「作品名は明かせませんが、撮影に協力してください」
昨春、NPO法人大山千枚田保存会に一通のメールが届いた。事務局長の浅田大輔さん(40)は「映画の撮影依頼は珍しくなく、普段通り対応した」と振り返る。スタッフの現地視察も受け入れた。

公開された約15秒の予告編に、見覚えのある棚田が映った。作品名を聞き、人気シリーズの最終作と知った。 エヴァンゲリオンシリーズは主人公の男子中学生・碇(いかり)シンジが、友人や親との関係性に悩む描写で人気を集めたSFアニメ。劇中では棚田でヒロインの綾波レイが田植えなどをしている。
浅田さんは「『タイトルは知っている』『聖地になる』など地元の受け止めは多様。ただ、舞台になったことでファンや若い世代に農業が注目されるとうれしい」と話す。
大山千枚田は3・2ヘクタールの水田が山の斜面に沿って広がる。“東京から最も近い棚田”として、首都圏からの観光客も多い。
棚田の景観を守るため保存会は2000年、棚田オーナー制度=「ことば」参照=を開始。首都圏在住者らを対象に水田約1アールを1口3万円で貸し出す。オーナーは草刈りや田植え、収穫で年7回ほど棚田に訪れる。年間1万人超を受け入れ、都市農村交流を続ける。
農作物を育てる苦労や田舎のなりわいを肌で感じてもらうため、農家は指導に徹し、客扱いしない。当初、39組だったオーナー数は今年度、160組に達した。
理事長の石田三示さん(69)は「食べて、生きることの達成感は田舎でしか味わえない」と魅力を語る。
北海道のJA道央青年部長で、アニメや漫画といったサブカルチャーに詳しい岡村若桜さん(37)も同作で農業が描かれたことに注目する。
中学生の頃、エヴァンゲリオンを視聴した岡村さんは、25年越しのシリーズ完結に「キャラクターの成長と自分の人生を重ねた」と語る。
岡村さんは、江別市で水稲や野菜を75ヘクタールで栽培する傍ら、農業とサブカルチャーを紹介するインターネット番組を配信する。本音のトークが人気だ。
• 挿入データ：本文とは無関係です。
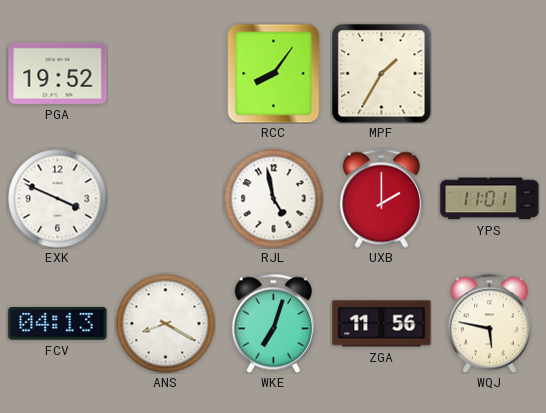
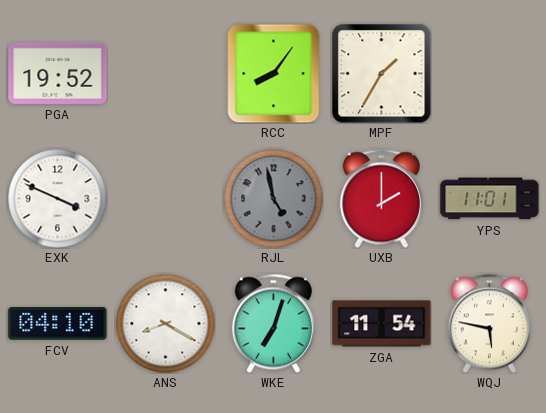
RJL dial: white -> grey
FCV: 04:13 -> 04:10
ZGA: 11:56 -> 11:54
岡村さんはこのほど、有名ラジオ番組にゲスト出演。同作で描かれた田植えの方法や農機具の使い方などを、農家視点で解説した。岡村さんは「農村が登場人物の濃密な人間関係を描く舞台の一つになっている」と話す。
<ことば> 棚田オーナー制度
希望者が年会費を払い、農産物を栽培しながら棚田を保全する。収穫物はオーナーのものになる。1992年に高知県梼原町で始まった。NPO法人棚田ネットワークによると現在、全国32府県の約80カ所でオーナーを募集する。農家の高齢化で日常的なあぜの管理などが課題となっている地域もある。